• Aim of the task: Leave the pictures out. Transcribe exactly every line from the start of the records through the one containing "новыми в 2015, отходили".

• Data under study:
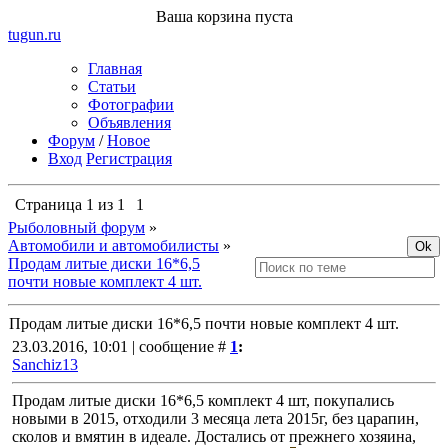
Ваша корзина пуста
tugun
.ru
Главная
Статьи
Фотографии
Объявления
Форум
/
Новое
Вход
Регистрация
Страница
1
из
1
1
Рыболовный форум
»
Автомобили и автомобилисты
»
Продам литые диски 16*6,5
почти новые комплект 4 шт.
Продам литые диски 16*6,5 почти новые комплект 4 шт.
23.03.2016, 10:01 | сообщение #
1
:
Sanchiz13
Продам литые диски 16*6,5 комплект 4 шт, покупались
новыми в 2015, отходили 3 месяца лета 2015г, без царапин,
сколов и вмятин в идеале. Достались от прежнего хозяина,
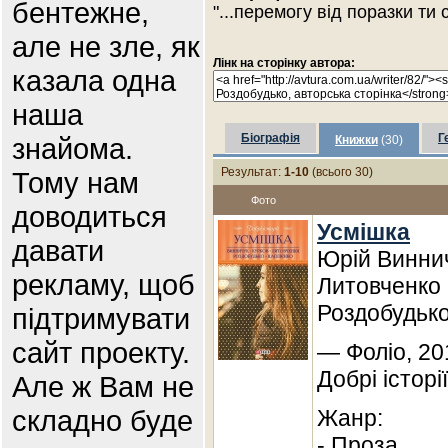
бентежне,
"...перемогу від поразки ти 
але не зле, як
Лінк на сторінку автора:
казала одна
наша
Біографія
Г
знайома.
Книжки
(30)
Результат:
1-10
(всього 30)
Тому нам
Фото
доводиться
Усмішка
давати
Юрій Виннич
рекламу, щоб
Литовченко 
Роздобудько
підтримувати
сайт проекту.
— Фоліо, 20
Добрі історі
Але ж Вам не
складно буде
Жанр:
- Проза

• Solution below:
Ваша корзина пуста
tugun
.ru
Главная
Статьи
Фотографии
Объявления
Форум
/
Новое
Вход
Регистрация
Страница
1
из
1
1
Рыболовный форум
»
Автомобили и автомобилисты
»
Продам литые диски 16*6,5
почти новые комплект 4 шт.
Продам литые диски 16*6,5 почти новые комплект 4 шт.
23.03.2016, 10:01 | сообщение #
1
:
Sanchiz13
Продам литые диски 16*6,5 комплект 4 шт, покупались
новыми в 2015, отходили 3 месяца лета 2015г, без царапин,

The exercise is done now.